(Material to process begins)
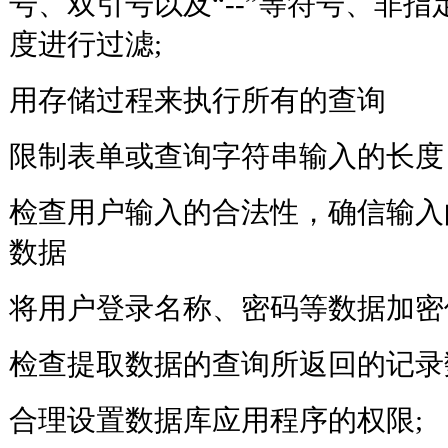
号、双引号以及“--”等符号、非
度进行过滤;
用存储过程来执行所有的查
限制表单或查询字符串输入的
检查用户输入的合法性，确信输入
数据
将用户登录名称、密码等数据
检查提取数据的查询所返回的
合理设置数据库应用程序的权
(Material to process ends)
- **What the exercise asks**: Although the entries contain pictures, reproduce only the rest, exactly as written.

- **Solution to the exercise**:
号、双引号以及“--”等符号、非
度进行过滤;
用存储过程来执行所有的查
限制表单或查询字符串输入的
检查用户输入的合法性，确信输入
数据
将用户登录名称、密码等数据
检查提取数据的查询所返回的
合理设置数据库应用程序的权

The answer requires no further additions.